Exercise aim => List all lines of the data containing the word "Marcelo".

Excerpted records =>
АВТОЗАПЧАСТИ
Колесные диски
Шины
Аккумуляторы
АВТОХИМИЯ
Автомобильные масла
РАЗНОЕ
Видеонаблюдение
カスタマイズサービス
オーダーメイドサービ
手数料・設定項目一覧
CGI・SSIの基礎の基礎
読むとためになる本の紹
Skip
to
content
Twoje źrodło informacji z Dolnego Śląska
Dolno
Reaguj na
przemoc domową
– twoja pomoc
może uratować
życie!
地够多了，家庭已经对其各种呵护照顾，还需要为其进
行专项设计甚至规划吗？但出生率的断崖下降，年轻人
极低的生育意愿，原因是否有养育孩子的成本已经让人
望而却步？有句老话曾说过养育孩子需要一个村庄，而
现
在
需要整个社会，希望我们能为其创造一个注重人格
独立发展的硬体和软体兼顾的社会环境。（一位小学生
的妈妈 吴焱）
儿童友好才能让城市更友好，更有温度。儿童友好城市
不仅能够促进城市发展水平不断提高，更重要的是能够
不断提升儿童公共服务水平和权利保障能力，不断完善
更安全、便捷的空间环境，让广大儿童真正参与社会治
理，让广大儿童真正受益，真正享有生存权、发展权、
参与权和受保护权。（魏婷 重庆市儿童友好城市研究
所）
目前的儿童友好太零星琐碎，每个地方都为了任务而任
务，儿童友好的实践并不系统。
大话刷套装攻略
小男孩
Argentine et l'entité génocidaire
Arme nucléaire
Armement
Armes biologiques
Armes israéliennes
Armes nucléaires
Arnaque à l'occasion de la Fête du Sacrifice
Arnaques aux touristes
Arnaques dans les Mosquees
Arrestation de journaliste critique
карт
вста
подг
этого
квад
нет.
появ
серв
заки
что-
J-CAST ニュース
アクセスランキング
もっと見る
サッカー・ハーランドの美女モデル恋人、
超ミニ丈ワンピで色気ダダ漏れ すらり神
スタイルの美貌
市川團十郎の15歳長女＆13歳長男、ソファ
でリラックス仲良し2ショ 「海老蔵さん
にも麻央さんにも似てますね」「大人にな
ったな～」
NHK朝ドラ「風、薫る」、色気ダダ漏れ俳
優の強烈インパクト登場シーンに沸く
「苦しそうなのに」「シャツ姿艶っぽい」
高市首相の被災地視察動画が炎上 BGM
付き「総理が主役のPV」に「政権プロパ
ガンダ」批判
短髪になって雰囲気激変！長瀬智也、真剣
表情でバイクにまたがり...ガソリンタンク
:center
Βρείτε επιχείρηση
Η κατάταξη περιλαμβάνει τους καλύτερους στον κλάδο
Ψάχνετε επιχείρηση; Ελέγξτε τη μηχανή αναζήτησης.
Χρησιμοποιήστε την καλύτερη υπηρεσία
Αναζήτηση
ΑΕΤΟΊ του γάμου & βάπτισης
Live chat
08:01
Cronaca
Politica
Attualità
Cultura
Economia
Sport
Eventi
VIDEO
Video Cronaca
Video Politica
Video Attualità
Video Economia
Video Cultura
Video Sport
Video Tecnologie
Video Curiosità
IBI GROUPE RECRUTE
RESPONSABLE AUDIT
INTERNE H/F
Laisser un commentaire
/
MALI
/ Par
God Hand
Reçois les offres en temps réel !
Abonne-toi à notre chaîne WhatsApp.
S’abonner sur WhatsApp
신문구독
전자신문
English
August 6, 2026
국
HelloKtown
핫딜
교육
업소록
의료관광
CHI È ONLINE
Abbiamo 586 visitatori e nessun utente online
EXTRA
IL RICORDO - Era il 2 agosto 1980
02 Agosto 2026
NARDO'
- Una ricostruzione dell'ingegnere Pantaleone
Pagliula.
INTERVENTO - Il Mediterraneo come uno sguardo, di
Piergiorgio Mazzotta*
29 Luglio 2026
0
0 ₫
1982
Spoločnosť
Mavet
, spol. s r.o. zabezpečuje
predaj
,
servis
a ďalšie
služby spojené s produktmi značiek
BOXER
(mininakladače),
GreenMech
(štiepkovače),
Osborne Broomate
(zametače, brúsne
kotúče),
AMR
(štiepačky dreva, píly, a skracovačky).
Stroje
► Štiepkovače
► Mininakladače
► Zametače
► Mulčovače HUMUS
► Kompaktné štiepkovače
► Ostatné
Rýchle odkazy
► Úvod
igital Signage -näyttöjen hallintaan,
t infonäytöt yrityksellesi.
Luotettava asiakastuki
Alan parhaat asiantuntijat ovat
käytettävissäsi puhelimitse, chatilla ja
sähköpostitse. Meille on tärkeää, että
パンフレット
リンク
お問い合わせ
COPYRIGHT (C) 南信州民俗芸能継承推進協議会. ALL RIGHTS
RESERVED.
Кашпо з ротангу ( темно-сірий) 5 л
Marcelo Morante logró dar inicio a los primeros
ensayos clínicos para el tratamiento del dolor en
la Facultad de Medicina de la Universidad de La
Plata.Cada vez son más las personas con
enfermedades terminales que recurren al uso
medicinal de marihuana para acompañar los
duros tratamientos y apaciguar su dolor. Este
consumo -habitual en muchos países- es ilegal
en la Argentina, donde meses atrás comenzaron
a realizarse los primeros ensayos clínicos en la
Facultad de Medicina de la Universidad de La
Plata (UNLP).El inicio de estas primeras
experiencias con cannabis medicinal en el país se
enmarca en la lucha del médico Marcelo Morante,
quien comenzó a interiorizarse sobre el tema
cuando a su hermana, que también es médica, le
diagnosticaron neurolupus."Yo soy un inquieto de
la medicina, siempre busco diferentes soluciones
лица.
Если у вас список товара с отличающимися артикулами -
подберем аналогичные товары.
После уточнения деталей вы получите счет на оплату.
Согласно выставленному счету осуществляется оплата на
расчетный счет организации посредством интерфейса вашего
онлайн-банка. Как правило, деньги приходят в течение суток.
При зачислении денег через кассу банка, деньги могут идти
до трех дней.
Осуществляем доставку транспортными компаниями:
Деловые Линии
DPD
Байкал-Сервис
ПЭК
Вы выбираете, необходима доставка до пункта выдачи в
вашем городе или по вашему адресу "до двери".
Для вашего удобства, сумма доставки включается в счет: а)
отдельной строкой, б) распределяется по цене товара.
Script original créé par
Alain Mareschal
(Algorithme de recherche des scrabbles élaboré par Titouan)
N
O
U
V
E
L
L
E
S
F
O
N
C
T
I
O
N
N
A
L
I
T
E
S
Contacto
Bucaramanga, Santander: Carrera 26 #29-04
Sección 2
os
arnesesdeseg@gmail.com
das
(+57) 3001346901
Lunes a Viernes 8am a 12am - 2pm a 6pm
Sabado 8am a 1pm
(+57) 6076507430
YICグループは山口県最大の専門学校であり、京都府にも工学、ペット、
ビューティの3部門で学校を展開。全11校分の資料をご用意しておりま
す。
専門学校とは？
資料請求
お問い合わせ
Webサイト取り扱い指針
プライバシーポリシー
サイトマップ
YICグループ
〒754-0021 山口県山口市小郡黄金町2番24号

Task response =>
Marcelo Morante logró dar inicio a los primeros
enmarca en la lucha del médico Marcelo Morante,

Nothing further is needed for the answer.